= Form 3310.4 =

ATF Form 3310.4, May 2012 revision

Report of Multiple Sale or Other Disposition of Pistols and Revolvers, or ATF Form 3310.4, is a form prescribed by the Bureau of Alcohol, Tobacco, Firearms, and Explosives (ATF) for use by firearm dealers holding a Federal Firearms License (FFL) to report when an unlicensed person purchases or acquires two or more handguns at one time or during five consecutive business days.

The form must be completed in triplicate (3 copies): the original is sent to ATF's National Tracing Center by fax or mail; a copy is sent to the designated State police or the local law enforcement agency in the jurisdiction where the sale took place; and the third copy is retained in the records of the dealer and held for not less than 5 years.

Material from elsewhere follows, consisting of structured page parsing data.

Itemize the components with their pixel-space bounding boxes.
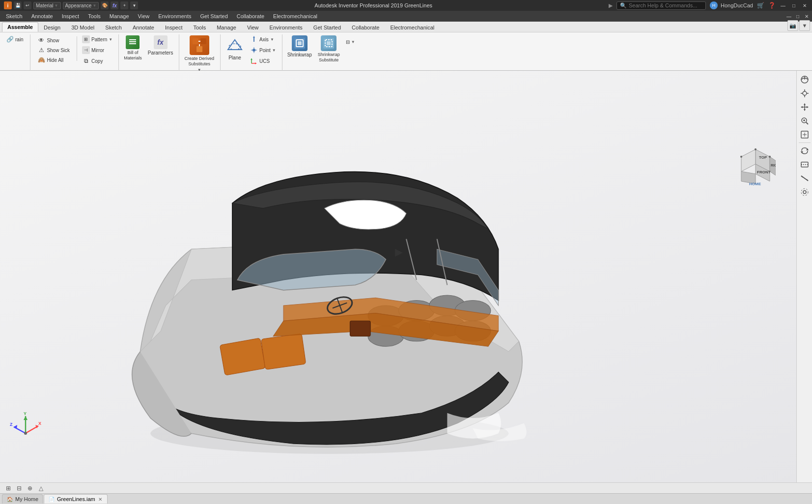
close-btn[interactable]: ✕ bbox=[801, 2, 808, 9]
bom-btn[interactable]: Bill ofMaterials bbox=[122, 34, 144, 62]
show-btn[interactable]: 👁 Show ⚠ Show Sick 🙈 Hide All bbox=[33, 34, 74, 66]
menu-inspect[interactable]: Inspect bbox=[58, 12, 83, 20]
plane-btn[interactable]: Plane bbox=[224, 34, 246, 61]
search-bar[interactable]: 🔍 bbox=[616, 1, 706, 10]
minimize-btn[interactable]: — bbox=[780, 2, 786, 9]
menu-annotate[interactable]: Annotate bbox=[28, 12, 57, 20]
shrinkwrap-btn[interactable]: Shrinkwrap bbox=[285, 34, 314, 58]
title-right: ▶ 🔍 H HongDucCad 🛒 ❓ — □ ✕ bbox=[609, 1, 808, 10]
3d-viewport[interactable]: ▶ TOP RIGHT FRONT HOME bbox=[0, 71, 796, 482]
axis-indicator: X Y Z bbox=[10, 411, 42, 443]
tab-my-home[interactable]: 🏠 My Home bbox=[2, 494, 43, 504]
tab-design[interactable]: Design bbox=[38, 23, 66, 32]
maximize-btn[interactable]: □ bbox=[790, 2, 797, 9]
help-icon[interactable]: ❓ bbox=[768, 2, 776, 9]
ribbon: Assemble Design 3D Model Sketch Annotate… bbox=[0, 22, 812, 71]
productivity-content: Create DerivedSubstitutes ▼ bbox=[182, 34, 216, 75]
view-cube[interactable]: TOP RIGHT FRONT HOME bbox=[735, 147, 776, 187]
parameters-btn[interactable]: fx Parameters bbox=[146, 34, 175, 56]
point-btn[interactable]: Point ▼ bbox=[248, 45, 278, 55]
mirror-label: Mirror bbox=[91, 48, 104, 53]
measure-btn[interactable] bbox=[799, 172, 811, 184]
dropdown-icon[interactable]: ▼ bbox=[130, 1, 138, 9]
ribbon-close-btn[interactable]: ✕ bbox=[803, 13, 810, 20]
hide-all-btn[interactable]: 🙈 Hide All bbox=[35, 55, 72, 65]
settings-view-btn[interactable] bbox=[799, 186, 811, 198]
cam-btn[interactable]: 📷 bbox=[787, 20, 798, 31]
tab-tools[interactable]: Tools bbox=[188, 23, 211, 32]
pan-btn[interactable] bbox=[799, 101, 811, 113]
menu-sketch[interactable]: Sketch bbox=[2, 12, 27, 20]
simplification-dropdown-btn[interactable]: ⊟ ▼ bbox=[344, 38, 357, 46]
zoom-btn[interactable] bbox=[799, 115, 811, 127]
color-icon[interactable]: 🎨 bbox=[101, 1, 109, 9]
menu-collaborate[interactable]: Collaborate bbox=[233, 12, 268, 20]
appearance-dropdown[interactable]: Appearance ▼ bbox=[63, 2, 99, 9]
tab-collaborate[interactable]: Collaborate bbox=[346, 23, 385, 32]
ribbon-restore-btn[interactable]: □ bbox=[794, 13, 801, 20]
menu-manage[interactable]: Manage bbox=[106, 12, 133, 20]
expand-icon[interactable]: △ bbox=[36, 484, 45, 493]
svg-marker-73 bbox=[804, 103, 806, 105]
look-at-btn[interactable] bbox=[799, 87, 811, 99]
save-icon[interactable]: 💾 bbox=[14, 1, 22, 9]
tab-view[interactable]: View bbox=[242, 23, 264, 32]
svg-point-89 bbox=[803, 191, 806, 194]
expand-icon: ▶ bbox=[609, 2, 613, 9]
orbit-btn[interactable] bbox=[799, 74, 811, 85]
title-left-icons: i 💾 ↩ Material ▼ Appearance ▼ 🎨 fx + ▼ bbox=[4, 1, 138, 9]
menu-bar: Sketch Annotate Inspect Tools Manage Vie… bbox=[0, 11, 812, 22]
create-derived-btn[interactable]: Create DerivedSubstitutes ▼ bbox=[182, 34, 216, 73]
menu-environments[interactable]: Environments bbox=[154, 12, 195, 20]
plus-icon[interactable]: + bbox=[120, 1, 128, 9]
ribbon-minimize-btn[interactable]: — bbox=[785, 13, 792, 20]
tab-assemble[interactable]: Assemble bbox=[2, 22, 38, 32]
tab-greenlines[interactable]: 📄 GreenLines.iam ✕ bbox=[44, 494, 108, 504]
constrain-btn[interactable]: 🔗 rain bbox=[4, 34, 26, 44]
menu-electromechanical[interactable]: Electromechanical bbox=[269, 12, 321, 20]
material-dropdown[interactable]: Material ▼ bbox=[33, 2, 61, 9]
ribbon-tabs: Assemble Design 3D Model Sketch Annotate… bbox=[0, 22, 812, 32]
ucs-btn[interactable]: UCS bbox=[248, 56, 278, 66]
tab-manage[interactable]: Manage bbox=[211, 23, 242, 32]
tab-electromechanical[interactable]: Electromechanical bbox=[385, 23, 440, 32]
menu-tools[interactable]: Tools bbox=[84, 12, 105, 20]
ribbon-extras: 📷 ▼ bbox=[787, 20, 810, 32]
snap-icon[interactable]: ⊟ bbox=[15, 484, 24, 493]
app-icon: i bbox=[4, 1, 12, 9]
show-sick-btn[interactable]: ⚠ Show Sick bbox=[35, 45, 72, 55]
zoom-all-btn[interactable] bbox=[799, 129, 811, 140]
slice-btn[interactable] bbox=[799, 159, 811, 170]
constrain-icon: 🔗 bbox=[6, 35, 14, 43]
undo-icon[interactable]: ↩ bbox=[24, 1, 31, 9]
top-dropdowns: Material ▼ Appearance ▼ bbox=[33, 2, 99, 9]
origin-icon[interactable]: ⊕ bbox=[26, 484, 34, 493]
svg-text:Y: Y bbox=[24, 411, 27, 416]
shrinkwrap-sub-btn[interactable]: ShrinkwrapSubstitute bbox=[316, 34, 342, 64]
dropdown-extra-btn[interactable]: ▼ bbox=[799, 20, 810, 31]
pattern-content: 👁 Show ⚠ Show Sick 🙈 Hide All bbox=[33, 34, 114, 75]
tab-inspect[interactable]: Inspect bbox=[160, 23, 188, 32]
fx-quick-icon[interactable]: fx bbox=[111, 1, 118, 9]
rotate-view-btn[interactable] bbox=[799, 145, 811, 157]
search-icon: 🔍 bbox=[620, 2, 627, 9]
pattern-btn[interactable]: ⊞ Pattern ▼ bbox=[80, 34, 114, 44]
menu-get-started[interactable]: Get Started bbox=[196, 12, 232, 20]
show-small-btn[interactable]: 👁 Show bbox=[35, 35, 72, 45]
axis-btn[interactable]: Axis ▼ bbox=[248, 34, 278, 44]
greenlines-label: GreenLines.iam bbox=[57, 496, 95, 502]
greenlines-close[interactable]: ✕ bbox=[97, 497, 103, 502]
svg-rect-3 bbox=[193, 38, 198, 44]
tab-environments[interactable]: Environments bbox=[264, 23, 308, 32]
cart-icon[interactable]: 🛒 bbox=[757, 2, 764, 9]
title-bar: i 💾 ↩ Material ▼ Appearance ▼ 🎨 fx + ▼ A… bbox=[0, 0, 812, 11]
search-input[interactable] bbox=[629, 2, 702, 8]
grid-icon[interactable]: ⊞ bbox=[4, 484, 13, 493]
tab-3dmodel[interactable]: 3D Model bbox=[66, 23, 100, 32]
tab-get-started[interactable]: Get Started bbox=[308, 23, 346, 32]
menu-view[interactable]: View bbox=[134, 12, 154, 20]
tab-sketch[interactable]: Sketch bbox=[100, 23, 127, 32]
tab-annotate[interactable]: Annotate bbox=[127, 23, 160, 32]
copy-btn[interactable]: ⧉ Copy bbox=[80, 56, 114, 66]
mirror-btn[interactable]: ⊣ Mirror bbox=[80, 45, 114, 55]
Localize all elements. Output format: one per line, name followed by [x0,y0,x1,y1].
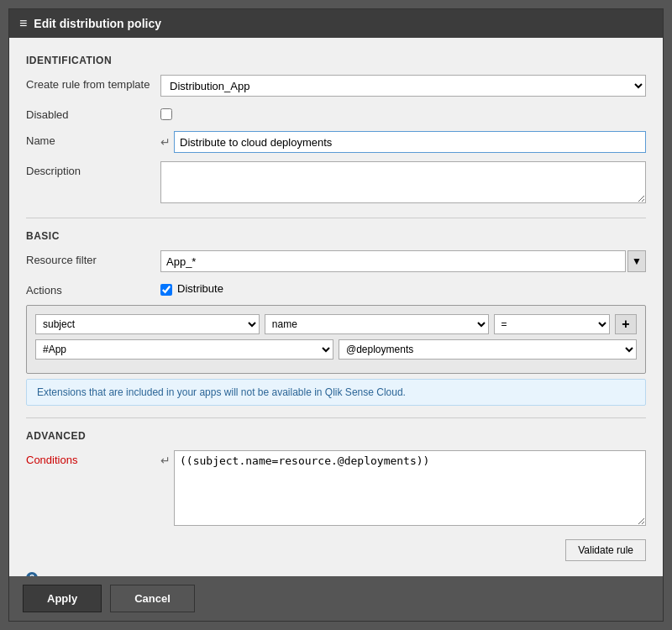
help-link-row: ? Link to Qlik Sense help about security… [26,568,646,576]
dialog-footer: Apply Cancel [9,576,663,621]
condition-subject-select[interactable]: subject [35,314,260,334]
condition-eq-select[interactable]: = [494,314,610,334]
disabled-row: Disabled [26,105,646,123]
add-condition-btn[interactable]: + [615,314,637,334]
name-control: ↵ [160,131,646,153]
distribute-label: Distribute [177,282,223,295]
conditions-input[interactable]: ((subject.name=resource.@deployments)) [174,450,646,526]
resource-filter-input[interactable] [160,250,626,272]
template-select[interactable]: Distribution_App [160,75,646,97]
conditions-row: Conditions ↵ ((subject.name=resource.@de… [26,450,646,526]
name-label: Name [26,131,160,147]
identification-title: IDENTIFICATION [26,55,646,66]
basic-title: BASIC [26,230,646,242]
advanced-section: ADVANCED Conditions ↵ ((subject.name=res… [26,430,646,576]
resource-filter-row: Resource filter ▼ [26,250,646,272]
condition-row-2: #App @deployments [35,339,637,360]
disabled-label: Disabled [26,105,160,121]
name-input[interactable] [174,131,646,153]
header-icon: ≡ [19,16,27,31]
divider-2 [26,417,646,418]
conditions-control: ↵ ((subject.name=resource.@deployments)) [160,450,646,526]
disabled-control [160,105,646,123]
validate-rule-btn[interactable]: Validate rule [565,539,646,561]
disabled-checkbox[interactable] [160,108,172,120]
description-control [160,161,646,206]
advanced-title: ADVANCED [26,430,646,442]
condition-deployments-select[interactable]: @deployments [339,339,637,360]
resource-filter-label: Resource filter [26,250,160,266]
description-label: Description [26,161,160,177]
identification-section: IDENTIFICATION Create rule from template… [26,55,646,206]
conditions-label: Conditions [26,450,160,466]
description-input[interactable] [160,161,646,203]
validate-area: Validate rule [26,534,646,561]
info-banner: Extensions that are included in your app… [26,379,646,406]
condition-name-select[interactable]: name [265,314,489,334]
name-row: Name ↵ [26,131,646,153]
resource-filter-control: ▼ [160,250,646,272]
template-label: Create rule from template [26,75,160,91]
dialog-header: ≡ Edit distribution policy [9,9,663,38]
template-control: Distribution_App [160,75,646,97]
actions-row: Actions Distribute [26,281,646,297]
name-undo-icon[interactable]: ↵ [160,135,171,149]
basic-section: BASIC Resource filter ▼ Actions Distr [26,230,646,406]
actions-label: Actions [26,281,160,297]
dialog-body: IDENTIFICATION Create rule from template… [9,38,663,576]
distribute-checkbox[interactable] [160,284,172,296]
description-row: Description [26,161,646,206]
condition-app-select[interactable]: #App [35,339,333,360]
condition-row-1: subject name = + [35,314,637,334]
edit-distribution-policy-dialog: ≡ Edit distribution policy IDENTIFICATIO… [8,8,664,622]
cancel-button[interactable]: Cancel [110,585,195,612]
actions-control: Distribute [160,281,646,296]
dialog-title: Edit distribution policy [34,17,161,30]
condition-box: subject name = + #App [26,305,646,374]
divider-1 [26,218,646,218]
resource-filter-expand-btn[interactable]: ▼ [627,250,646,272]
template-row: Create rule from template Distribution_A… [26,75,646,97]
conditions-undo-icon[interactable]: ↵ [160,454,171,467]
apply-button[interactable]: Apply [23,585,102,612]
info-text: Extensions that are included in your app… [37,386,406,398]
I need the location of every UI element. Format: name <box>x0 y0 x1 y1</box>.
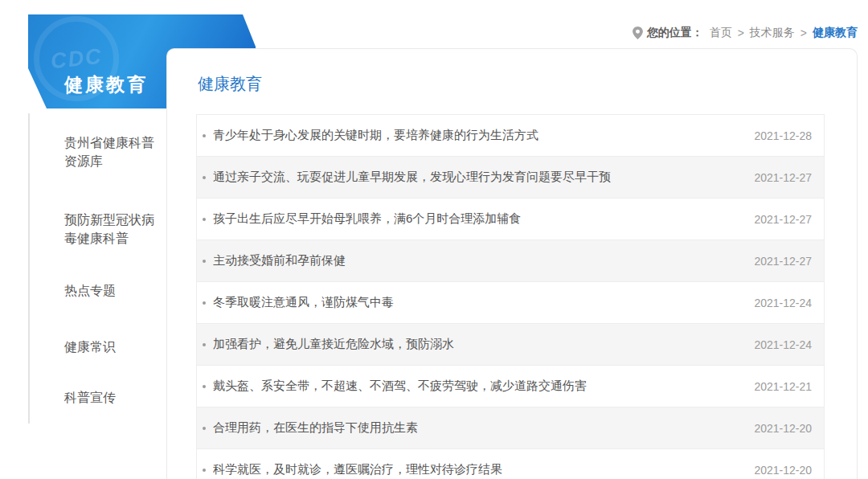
article-date: 2021-12-20 <box>744 422 812 435</box>
breadcrumb-link[interactable]: 技术服务 <box>750 26 795 40</box>
article-row[interactable]: 主动接受婚前和孕前保健 2021-12-27 <box>197 240 824 282</box>
article-date: 2021-12-27 <box>744 213 812 226</box>
breadcrumb-current: 健康教育 <box>813 26 858 40</box>
sidebar-item[interactable]: 贵州省健康科普资源库 <box>64 133 156 170</box>
bullet-icon <box>203 385 206 388</box>
sidebar-item[interactable]: 热点专题 <box>64 281 156 300</box>
location-pin-icon <box>633 27 643 39</box>
bullet-icon <box>203 427 206 430</box>
article-date: 2021-12-24 <box>744 297 812 309</box>
content-panel: 健康教育 青少年处于身心发展的关键时期，要培养健康的行为生活方式 2021-12… <box>166 48 858 479</box>
cdc-logo-text: CDC <box>49 43 103 74</box>
article-date: 2021-12-20 <box>744 464 812 477</box>
article-title-link[interactable]: 科学就医，及时就诊，遵医嘱治疗，理性对待诊疗结果 <box>213 462 731 477</box>
article-title-link[interactable]: 通过亲子交流、玩耍促进儿童早期发展，发现心理行为发育问题要尽早干预 <box>213 170 731 185</box>
article-title-link[interactable]: 戴头盔、系安全带，不超速、不酒驾、不疲劳驾驶，减少道路交通伤害 <box>213 379 731 394</box>
article-date: 2021-12-24 <box>744 338 812 351</box>
banner-title: 健康教育 <box>64 72 148 97</box>
bullet-icon <box>203 134 206 137</box>
bullet-icon <box>203 301 206 305</box>
article-row[interactable]: 青少年处于身心发展的关键时期，要培养健康的行为生活方式 2021-12-28 <box>197 115 824 157</box>
sidebar-divider-line <box>28 113 30 424</box>
article-row[interactable]: 合理用药，在医生的指导下使用抗生素 2021-12-20 <box>197 407 824 449</box>
sidebar-item[interactable]: 预防新型冠状病毒健康科普 <box>64 211 156 248</box>
article-date: 2021-12-27 <box>744 255 812 268</box>
article-row[interactable]: 加强看护，避免儿童接近危险水域，预防溺水 2021-12-24 <box>197 324 824 366</box>
article-title-link[interactable]: 孩子出生后应尽早开始母乳喂养，满6个月时合理添加辅食 <box>213 211 731 227</box>
breadcrumb-label: 您的位置： <box>647 26 703 40</box>
bullet-icon <box>203 469 206 472</box>
article-date: 2021-12-21 <box>744 380 812 393</box>
bullet-icon <box>203 218 206 221</box>
article-title-link[interactable]: 主动接受婚前和孕前保健 <box>213 253 731 268</box>
sidebar-item[interactable]: 健康常识 <box>64 338 156 356</box>
page-title: 健康教育 <box>198 73 262 95</box>
breadcrumb-separator: > <box>738 27 744 39</box>
article-row[interactable]: 科学就医，及时就诊，遵医嘱治疗，理性对待诊疗结果 2021-12-20 <box>197 449 824 479</box>
article-date: 2021-12-28 <box>744 129 812 142</box>
article-title-link[interactable]: 冬季取暖注意通风，谨防煤气中毒 <box>213 295 731 310</box>
article-title-link[interactable]: 加强看护，避免儿童接近危险水域，预防溺水 <box>213 337 731 352</box>
bullet-icon <box>203 260 206 263</box>
article-date: 2021-12-27 <box>744 171 812 184</box>
breadcrumb-separator: > <box>800 27 807 39</box>
sidebar-item[interactable]: 科普宣传 <box>64 388 156 407</box>
article-row[interactable]: 孩子出生后应尽早开始母乳喂养，满6个月时合理添加辅食 2021-12-27 <box>197 199 824 240</box>
bullet-icon <box>203 176 206 179</box>
article-list: 青少年处于身心发展的关键时期，要培养健康的行为生活方式 2021-12-28 通… <box>196 114 825 479</box>
article-title-link[interactable]: 合理用药，在医生的指导下使用抗生素 <box>213 420 731 436</box>
breadcrumb-link[interactable]: 首页 <box>710 26 732 40</box>
article-title-link[interactable]: 青少年处于身心发展的关键时期，要培养健康的行为生活方式 <box>213 128 731 143</box>
article-row[interactable]: 通过亲子交流、玩耍促进儿童早期发展，发现心理行为发育问题要尽早干预 2021-1… <box>197 157 824 199</box>
breadcrumb: 您的位置： 首页>技术服务>健康教育 <box>633 25 858 41</box>
breadcrumb-trail: 首页>技术服务>健康教育 <box>710 26 858 40</box>
bullet-icon <box>203 343 206 346</box>
article-row[interactable]: 冬季取暖注意通风，谨防煤气中毒 2021-12-24 <box>197 282 824 324</box>
article-row[interactable]: 戴头盔、系安全带，不超速、不酒驾、不疲劳驾驶，减少道路交通伤害 2021-12-… <box>197 366 824 407</box>
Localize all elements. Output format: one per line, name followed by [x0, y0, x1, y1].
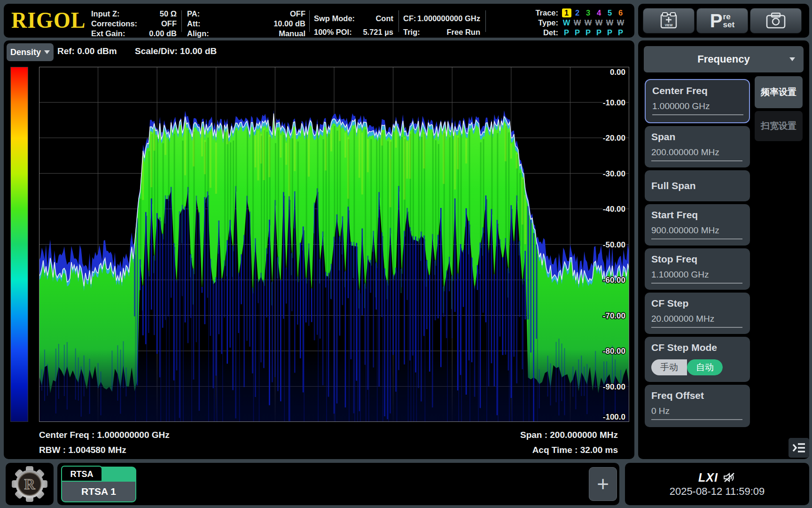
menu-expand-button[interactable] [789, 438, 809, 458]
trace-det-row: Det:PPPPPP [490, 28, 633, 38]
ref-level-label: Ref: 0.00 dBm [57, 46, 117, 56]
svg-text:-40.00: -40.00 [603, 205, 625, 214]
trace-number-6[interactable]: 6 [615, 8, 626, 18]
status-value: Free Run [446, 25, 480, 39]
trace-type-2[interactable]: W [572, 18, 583, 28]
svg-text:0.00: 0.00 [610, 68, 625, 77]
trace-det-6[interactable]: P [615, 28, 626, 38]
footer-acq-time: Acq Time : 32.00 ms [532, 445, 618, 455]
status-row: 100% POI:5.721 µs [314, 25, 393, 39]
panel-header-dropdown[interactable]: Frequency [644, 46, 804, 72]
rtsa-task-tab[interactable]: RTSA RTSA 1 [61, 466, 136, 497]
status-value: 0.00 dB [149, 29, 177, 39]
menu-button-cf-step[interactable]: CF Step20.000000 MHz [645, 293, 750, 334]
status-label: CF: [403, 12, 416, 25]
menu-button-full-span[interactable]: Full Span [645, 170, 750, 201]
trace-type-4[interactable]: W [593, 18, 604, 28]
status-row: Trig:Free Run [403, 25, 480, 39]
settings-tab-1[interactable]: 频率设置 [755, 76, 803, 108]
trace-det-4[interactable]: P [593, 28, 604, 38]
toggle-option-auto[interactable]: 自动 [687, 359, 723, 375]
svg-text:-80.00: -80.00 [603, 347, 625, 356]
trace-type-6[interactable]: W [615, 18, 626, 28]
menu-button-center-freq[interactable]: Center Freq1.000000 GHz [645, 79, 750, 123]
trace-type-3[interactable]: W [583, 18, 593, 28]
status-value: Manual [279, 29, 305, 39]
status-row: Input Z:50 Ω [91, 9, 177, 19]
svg-text:-70.00: -70.00 [603, 311, 625, 320]
status-label: Corrections: [91, 19, 137, 29]
status-label: Align: [187, 29, 209, 39]
trace-number-4[interactable]: 4 [593, 8, 604, 18]
menu-button-span[interactable]: Span200.000000 MHz [645, 126, 750, 167]
topbar-divider [398, 10, 399, 32]
trace-type-1[interactable]: W [561, 18, 572, 28]
menu-button-freq-offset[interactable]: Freq Offset0 Hz [645, 385, 750, 427]
trace-det-3[interactable]: P [583, 28, 593, 38]
svg-text:-50.00: -50.00 [603, 240, 625, 249]
rtsa1-tab[interactable]: RTSA 1 [61, 481, 136, 502]
density-colorbar [10, 67, 28, 422]
datetime-label: 2025-08-12 11:59:09 [670, 485, 765, 498]
svg-text:-90.00: -90.00 [603, 382, 625, 391]
footer-span: Span : 200.000000 MHz [520, 430, 618, 440]
footer-center-freq: Center Freq : 1.000000000 GHz [39, 430, 170, 440]
display-mode-dropdown[interactable]: Density [7, 43, 54, 61]
trace-number-3[interactable]: 3 [583, 8, 593, 18]
trace-number-1[interactable]: 1 [561, 8, 572, 18]
menu-button-label: Span [651, 131, 743, 143]
menu-button-label: Center Freq [652, 85, 742, 97]
add-task-button[interactable]: + [589, 467, 617, 501]
toggle-option-manual[interactable]: 手动 [651, 359, 687, 375]
spectrum-plot[interactable]: 0.00-10.00-20.00-30.00-40.00-50.00-60.00… [39, 67, 629, 422]
menu-expand-icon [792, 442, 806, 454]
status-label: Input Z: [91, 9, 119, 19]
trace-number-5[interactable]: 5 [604, 8, 615, 18]
trace-row: Trace:123456 [490, 8, 633, 18]
status-label: 100% POI: [314, 25, 352, 39]
view-button[interactable]: VIEW [643, 8, 695, 33]
menu-button-stop-freq[interactable]: Stop Freq1.100000 GHz [645, 248, 750, 290]
status-label: Trig: [403, 25, 420, 39]
status-value: 1.000000000 GHz [417, 12, 480, 25]
display-mode-label: Density [10, 48, 41, 57]
top-buttons-panel: VIEW P re set [638, 4, 809, 38]
topbar-divider [309, 10, 310, 32]
status-value: Cont [375, 12, 393, 25]
menu-buttons-column: Center Freq1.000000 GHzSpan200.000000 MH… [645, 79, 750, 430]
settings-tab-2[interactable]: 扫宽设置 [755, 111, 803, 141]
menu-button-value: 200.000000 MHz [651, 147, 742, 161]
cf-step-mode-toggle[interactable]: 手动自动 [651, 359, 723, 375]
chevron-down-icon [789, 57, 795, 61]
trace-det-2[interactable]: P [572, 28, 583, 38]
status-value: 10.00 dB [273, 19, 305, 29]
menu-button-label: Stop Freq [651, 253, 743, 265]
trace-det-label: Det: [490, 28, 561, 38]
status-row: Align:Manual [187, 29, 305, 39]
trace-det-5[interactable]: P [604, 28, 615, 38]
status-value: 50 Ω [160, 9, 177, 19]
speaker-muted-icon[interactable] [723, 472, 736, 483]
system-status-box: LXI 2025-08-12 11:59:09 [625, 463, 809, 505]
menu-button-cf-step-mode[interactable]: CF Step Mode手动自动 [645, 337, 750, 382]
system-logo-box[interactable]: R [6, 463, 54, 505]
spectrum-display-panel: Density Ref: 0.00 dBm Scale/Div: 10.00 d… [4, 40, 634, 459]
scale-per-div-label: Scale/Div: 10.00 dB [135, 46, 217, 56]
trace-status-block: Trace:123456Type:WWWWWWDet:PPPPPP [490, 8, 633, 38]
trace-active-badge: 1 [562, 8, 571, 17]
trace-det-1[interactable]: P [561, 28, 572, 38]
menu-button-value: 1.100000 GHz [651, 270, 742, 284]
trace-type-row: Type:WWWWWW [490, 18, 633, 28]
menu-button-start-freq[interactable]: Start Freq900.000000 MHz [645, 204, 750, 246]
trace-type-5[interactable]: W [604, 18, 615, 28]
status-row: PA:OFF [187, 9, 305, 19]
status-value: 5.721 µs [363, 25, 393, 39]
topbar-group-1: PA:OFFAtt:10.00 dBAlign:Manual [187, 9, 305, 39]
preset-p: P [710, 12, 723, 29]
trace-number-2[interactable]: 2 [572, 8, 583, 18]
status-row: CF:1.000000000 GHz [403, 12, 480, 25]
screenshot-button[interactable] [750, 8, 802, 33]
svg-text:-10.00: -10.00 [603, 98, 625, 107]
preset-button[interactable]: P re set [696, 8, 748, 33]
menu-button-label: CF Step [651, 297, 743, 310]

The requirement to report multiple sales or other dispositions of pistols or revolvers has been in place since the Gun Control Act of 1968. ATF has stated that these reports of multiple sales are a valuable tool when investigating gun trafficking.

==Form 3310.12==
After a rule promulgated under the Obama administration in the wake of the ATF gunwalking scandal in 2011, FFL holders in states bordering Mexico — Arizona, California, New Mexico, and Texas — have also been required to report multiple sales of semi-automatic rifles with a caliber greater than .22 that are capable of accepting a detachable magazine on a Form 3310.12.